Start of Source data
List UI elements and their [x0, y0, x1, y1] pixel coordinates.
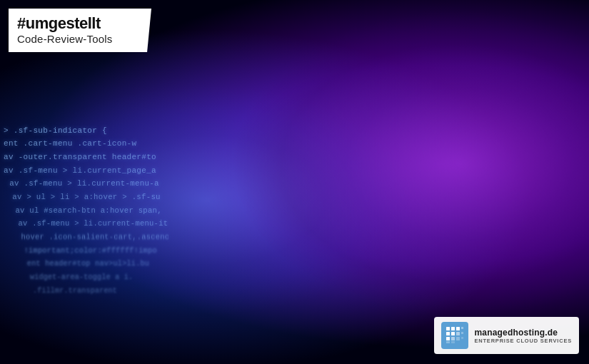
- logo-text: managedhosting.de ENTERPRISE CLOUD SERVI…: [474, 328, 572, 344]
- svg-rect-5: [456, 332, 460, 335]
- svg-rect-10: [461, 332, 463, 334]
- svg-rect-0: [446, 327, 450, 330]
- logo-icon: [441, 322, 468, 349]
- svg-rect-9: [461, 327, 463, 329]
- logo-tagline: ENTERPRISE CLOUD SERVICES: [474, 338, 572, 344]
- svg-rect-8: [456, 337, 460, 340]
- main-container: > .sf-sub-indicator { ent .cart-menu .ca…: [0, 0, 589, 364]
- svg-rect-1: [451, 327, 455, 330]
- title-box: #umgestellt Code-Review-Tools: [9, 9, 151, 52]
- svg-rect-4: [451, 332, 455, 335]
- svg-rect-11: [461, 337, 463, 339]
- svg-rect-2: [456, 327, 460, 330]
- page-title-hashtag: #umgestellt: [17, 14, 140, 33]
- logo-name: managedhosting.de: [474, 328, 572, 338]
- svg-rect-7: [451, 337, 455, 340]
- svg-rect-13: [451, 341, 455, 343]
- svg-rect-6: [446, 337, 450, 340]
- svg-rect-12: [446, 341, 450, 343]
- logo-badge: managedhosting.de ENTERPRISE CLOUD SERVI…: [434, 317, 579, 354]
- page-title-subtitle: Code-Review-Tools: [17, 33, 140, 45]
- svg-rect-3: [446, 332, 450, 335]
- purple-glow: [0, 0, 589, 364]
- logo-svg: [445, 325, 465, 345]
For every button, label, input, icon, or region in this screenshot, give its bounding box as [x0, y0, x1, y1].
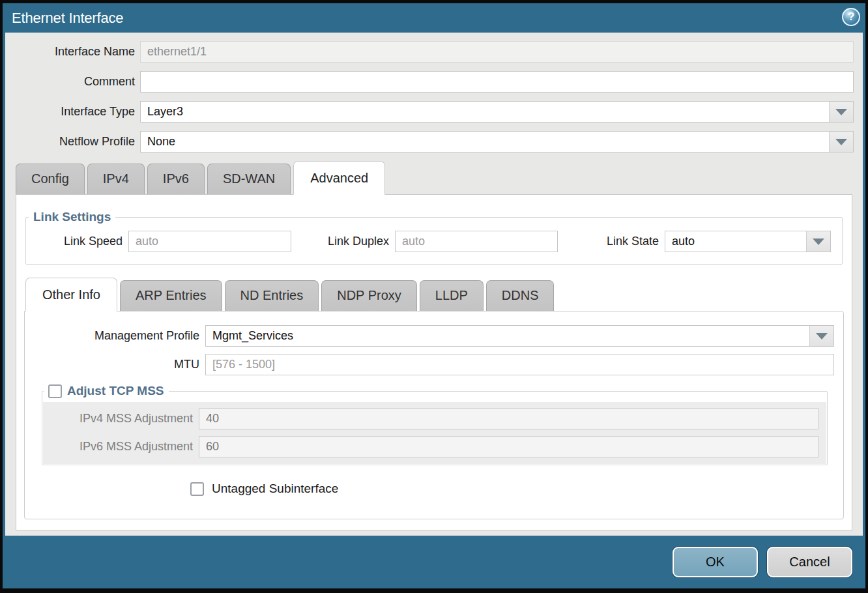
- interface-name-input: [140, 41, 854, 63]
- link-settings-legend: Link Settings: [29, 210, 115, 224]
- comment-row: Comment: [14, 71, 854, 93]
- mtu-row: MTU: [25, 354, 834, 375]
- tab-nd-entries[interactable]: ND Entries: [225, 280, 319, 311]
- netflow-profile-dropdown[interactable]: [140, 131, 854, 152]
- netflow-profile-label: Netflow Profile: [14, 135, 135, 149]
- management-profile-label: Management Profile: [25, 329, 199, 343]
- adjust-tcp-mss-legend: Adjust TCP MSS: [44, 384, 169, 398]
- dialog-footer: OK Cancel: [3, 536, 865, 588]
- interface-name-label: Interface Name: [14, 45, 135, 59]
- tab-ipv6[interactable]: IPv6: [147, 164, 205, 194]
- link-state-dropdown[interactable]: [665, 231, 831, 252]
- mss-disabled-panel: IPv4 MSS Adjustment IPv6 MSS Adjustment: [43, 402, 826, 464]
- link-state-dropdown-button[interactable]: [806, 231, 830, 252]
- netflow-profile-dropdown-button[interactable]: [829, 132, 853, 152]
- ipv6-mss-row: IPv6 MSS Adjustment: [43, 436, 818, 457]
- chevron-down-icon: [813, 239, 824, 245]
- tab-ddns[interactable]: DDNS: [486, 280, 555, 311]
- link-duplex-label: Link Duplex: [291, 235, 389, 248]
- dialog-title: Ethernet Interface: [12, 10, 123, 27]
- tab-ndp-proxy[interactable]: NDP Proxy: [321, 280, 417, 311]
- interface-name-row: Interface Name: [14, 41, 854, 63]
- interface-type-dropdown-button[interactable]: [829, 102, 853, 122]
- adjust-tcp-mss-fieldset: Adjust TCP MSS IPv4 MSS Adjustment IPv6 …: [42, 384, 828, 465]
- ipv4-mss-input: [199, 408, 818, 429]
- dialog-body: Interface Name Comment Interface Type Ne…: [5, 33, 863, 536]
- tab-advanced[interactable]: Advanced: [293, 161, 385, 195]
- chevron-down-icon: [816, 333, 828, 340]
- untagged-subinterface-row: Untagged Subinterface: [190, 482, 834, 496]
- ipv4-mss-row: IPv4 MSS Adjustment: [43, 408, 818, 429]
- link-duplex-input[interactable]: [395, 231, 558, 252]
- chevron-down-icon: [835, 139, 847, 145]
- ethernet-interface-dialog: Ethernet Interface ? Interface Name Comm…: [0, 0, 868, 593]
- tab-other-info[interactable]: Other Info: [25, 278, 117, 311]
- sub-tab-bar: Other Info ARP Entries ND Entries NDP Pr…: [24, 278, 844, 311]
- adjust-tcp-mss-legend-text: Adjust TCP MSS: [67, 384, 164, 398]
- advanced-tab-panel: Link Settings Link Speed Link Duplex Lin…: [16, 194, 852, 530]
- management-profile-dropdown-button[interactable]: [809, 326, 833, 346]
- management-profile-dropdown[interactable]: [205, 325, 834, 347]
- management-profile-value[interactable]: [206, 326, 809, 346]
- ipv6-mss-label: IPv6 MSS Adjustment: [43, 440, 193, 454]
- netflow-profile-value[interactable]: [141, 132, 829, 152]
- interface-type-label: Interface Type: [14, 105, 135, 119]
- link-settings-fieldset: Link Settings Link Speed Link Duplex Lin…: [25, 210, 843, 265]
- link-settings-row: Link Speed Link Duplex Link State: [26, 231, 842, 252]
- interface-type-dropdown[interactable]: [140, 101, 854, 123]
- cancel-button[interactable]: Cancel: [767, 547, 852, 577]
- mtu-input[interactable]: [205, 354, 834, 375]
- tab-ipv4[interactable]: IPv4: [87, 164, 145, 194]
- tab-config[interactable]: Config: [16, 164, 85, 194]
- tab-sdwan[interactable]: SD-WAN: [207, 164, 291, 194]
- mtu-label: MTU: [25, 358, 199, 371]
- ipv6-mss-input: [199, 436, 818, 457]
- main-tab-bar: Config IPv4 IPv6 SD-WAN Advanced: [5, 161, 863, 194]
- comment-label: Comment: [14, 75, 135, 89]
- netflow-profile-row: Netflow Profile: [14, 131, 854, 152]
- tab-lldp[interactable]: LLDP: [420, 280, 484, 311]
- chevron-down-icon: [835, 109, 847, 115]
- adjust-tcp-mss-checkbox[interactable]: [48, 384, 62, 398]
- untagged-subinterface-label: Untagged Subinterface: [212, 482, 338, 496]
- dialog-titlebar: Ethernet Interface ?: [3, 3, 865, 33]
- ipv4-mss-label: IPv4 MSS Adjustment: [43, 412, 193, 426]
- tab-arp-entries[interactable]: ARP Entries: [120, 280, 222, 311]
- link-speed-input[interactable]: [128, 231, 291, 252]
- interface-type-value[interactable]: [141, 102, 829, 122]
- ok-button[interactable]: OK: [673, 547, 758, 577]
- help-icon[interactable]: ?: [842, 8, 860, 26]
- link-speed-label: Link Speed: [26, 235, 123, 248]
- management-profile-row: Management Profile: [25, 325, 834, 347]
- link-state-label: Link State: [558, 235, 659, 248]
- interface-type-row: Interface Type: [14, 101, 854, 123]
- other-info-panel: Management Profile MTU Adjust: [24, 311, 844, 519]
- link-state-value[interactable]: [665, 231, 806, 252]
- comment-input[interactable]: [140, 71, 854, 93]
- untagged-subinterface-checkbox[interactable]: [190, 482, 204, 496]
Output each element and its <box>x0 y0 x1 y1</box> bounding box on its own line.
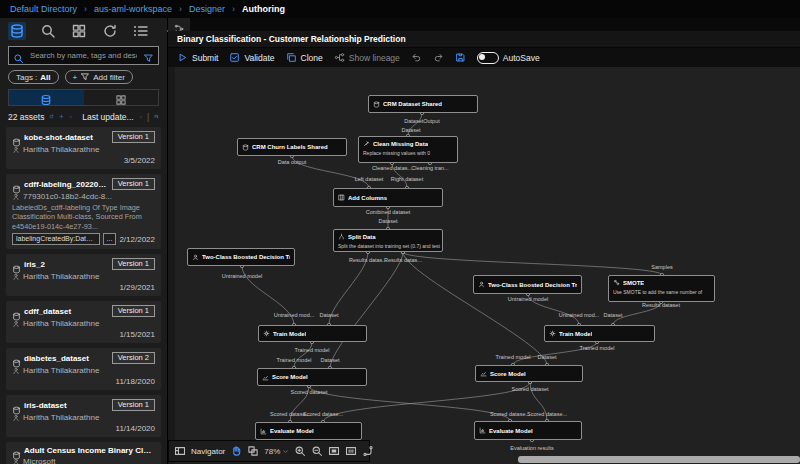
refresh-icon[interactable] <box>101 22 119 40</box>
navigator-icon[interactable] <box>174 445 186 457</box>
search-box[interactable] <box>8 46 159 65</box>
search-icon[interactable] <box>39 22 57 40</box>
zoomout-icon[interactable] <box>311 445 323 457</box>
pipeline-tab[interactable] <box>168 18 190 31</box>
asset-list: kobe-shot-datasetVersion 1Haritha Thilak… <box>0 124 167 464</box>
owner-name: Haritha Thilakarathne <box>23 145 99 154</box>
split-icon <box>338 233 345 240</box>
node-evaluate-model-left[interactable]: Evaluate Model <box>255 422 362 440</box>
undo-button[interactable] <box>411 52 422 63</box>
save-button[interactable] <box>455 52 466 63</box>
autosave-toggle[interactable] <box>477 52 499 64</box>
breadcrumb-item[interactable]: Designer <box>189 4 225 14</box>
asset-card[interactable]: iris-datasetVersion 1Haritha Thilakarath… <box>6 395 161 437</box>
asset-card[interactable]: iris_2Version 1Haritha Thilakarathne1/29… <box>6 254 161 296</box>
chevron-down-icon[interactable] <box>139 113 142 121</box>
owner-name: Haritha Thilakarathne <box>23 413 99 422</box>
node-two-class-boosted-decision-tree-right[interactable]: Two-Class Boosted Decision Tree <box>473 275 582 294</box>
asset-date: 11/14/2020 <box>12 424 155 433</box>
port-label: Left dataset <box>355 176 384 182</box>
breadcrumb-item[interactable]: Authoring <box>242 4 285 14</box>
node-score-model-left[interactable]: Score Model <box>257 368 367 386</box>
sort-dropdown[interactable]: Last update... <box>82 112 134 122</box>
asset-owner: Haritha Thilakarathne <box>12 145 155 154</box>
asset-tag: labelingCreatedBy:Data Labeling <box>12 233 100 245</box>
asset-card[interactable]: cdff_datasetVersion 1Haritha Thilakarath… <box>6 301 161 343</box>
actual-icon[interactable] <box>345 445 357 457</box>
node-crm-dataset-shared[interactable]: CRM Dataset Shared <box>368 95 478 113</box>
clone-button[interactable]: Clone <box>286 52 323 63</box>
asset-name: iris-dataset <box>24 401 109 410</box>
node-crm-churn-labels-shared[interactable]: CRM Churn Labels Shared <box>237 138 347 156</box>
port-label: Dataset <box>538 354 557 360</box>
port-label: DatasetOutput <box>404 118 439 124</box>
evaluate-icon <box>260 428 267 435</box>
asset-card[interactable]: diabetes_datasetVersion 2Haritha Thilaka… <box>6 348 161 390</box>
refresh-icon[interactable] <box>49 111 54 122</box>
horizontal-scrollbar[interactable] <box>518 456 800 463</box>
dataset-icon <box>12 401 21 410</box>
zoom-level-value: 78% <box>264 447 280 456</box>
pipeline-titlebar: Binary Classification - Customer Relatio… <box>168 31 800 48</box>
port-label: Dataset <box>402 127 421 133</box>
node-smote[interactable]: SMOTEUse SMOTE to add the same number of <box>608 275 715 302</box>
port-label: Scored datase... <box>490 411 530 417</box>
port-label: Scored dataset <box>291 389 328 395</box>
fit-icon[interactable] <box>328 445 340 457</box>
add-asset-icon[interactable] <box>59 111 64 122</box>
chevron-down-icon[interactable] <box>69 113 72 121</box>
dataset-icon <box>12 354 21 363</box>
node-two-class-boosted-decision-tree-left[interactable]: Two-Class Boosted Decision Tree <box>187 248 295 266</box>
tags-filter-pill[interactable]: Tags : All <box>8 70 59 84</box>
clean-icon <box>363 140 370 147</box>
asset-date: 2/12/2022 <box>119 235 155 244</box>
person-icon <box>12 273 20 281</box>
show-lineage-button[interactable]: Show lineage <box>334 52 400 63</box>
submit-button[interactable]: Submit <box>177 52 218 63</box>
asset-card[interactable]: kobe-shot-datasetVersion 1Haritha Thilak… <box>6 127 161 169</box>
port-label: Untrained model <box>508 296 548 302</box>
port-label: Right dataset <box>391 176 423 182</box>
asset-card[interactable]: Adult Census Income Binary Classificatio… <box>6 442 161 464</box>
dataset-icon <box>12 133 21 142</box>
pipeline-title: Binary Classification - Customer Relatio… <box>177 34 406 44</box>
route-icon[interactable] <box>362 445 374 457</box>
asset-date: 1/15/2021 <box>12 330 155 339</box>
select-icon[interactable] <box>247 445 259 457</box>
node-score-model-right[interactable]: Score Model <box>475 365 583 382</box>
node-split-data[interactable]: Split DataSplit the dataset into trainin… <box>333 229 443 252</box>
validate-button[interactable]: Validate <box>229 52 274 63</box>
button-label: Validate <box>244 53 274 63</box>
zoomin-icon[interactable] <box>294 445 306 457</box>
dataset-icon <box>373 101 380 108</box>
sort-order-icon[interactable] <box>154 111 159 122</box>
node-train-model-right[interactable]: Train Model <box>544 325 655 342</box>
zoom-level-dropdown[interactable]: 78% <box>264 447 289 456</box>
node-train-model-left[interactable]: Train Model <box>258 325 367 342</box>
sidebar-icon-row <box>0 18 167 43</box>
list-icon[interactable] <box>132 22 150 40</box>
node-evaluate-model-right[interactable]: Evaluate Model <box>474 421 582 440</box>
filter-funnel-icon[interactable] <box>143 50 154 61</box>
node-title-text: Split Data <box>348 234 376 240</box>
breadcrumb-item[interactable]: aus-aml-workspace <box>94 4 172 14</box>
data-icon[interactable] <box>8 22 26 40</box>
more-tags-button[interactable]: ... <box>103 233 117 245</box>
asset-tab-data[interactable] <box>9 90 84 105</box>
search-input[interactable] <box>28 50 139 61</box>
breadcrumb-item[interactable]: Default Directory <box>10 4 77 14</box>
asset-tab-components[interactable] <box>84 90 159 105</box>
port-label: Data output <box>278 159 306 165</box>
person-icon <box>12 414 20 422</box>
redo-button[interactable] <box>433 52 444 63</box>
node-clean-missing-data[interactable]: Clean Missing DataReplace missing values… <box>358 136 458 163</box>
owner-name: Haritha Thilakarathne <box>23 272 99 281</box>
asset-card[interactable]: cdff-labeling_20220211_172944Version 177… <box>6 174 161 249</box>
pipeline-toolbar: SubmitValidateCloneShow lineageAutoSave <box>168 48 800 67</box>
hand-icon[interactable] <box>230 445 242 457</box>
version-badge: Version 1 <box>112 399 155 411</box>
add-filter-pill[interactable]: + Add filter <box>65 70 133 84</box>
components-icon[interactable] <box>70 22 88 40</box>
port-label: Trained model <box>277 357 312 363</box>
node-add-columns[interactable]: Add Columns <box>333 188 443 207</box>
End of Source data
> **How to complete this task**: Note which lines carry the word "tree" in the material, then copy each of them.

> **Result**:
node-two-class-boosted-decision-tree-right[interactable]: Two-Class Boosted Decision Tree <box>473 275 582 294</box>
node-two-class-boosted-decision-tree-left[interactable]: Two-Class Boosted Decision Tree <box>187 248 295 266</box>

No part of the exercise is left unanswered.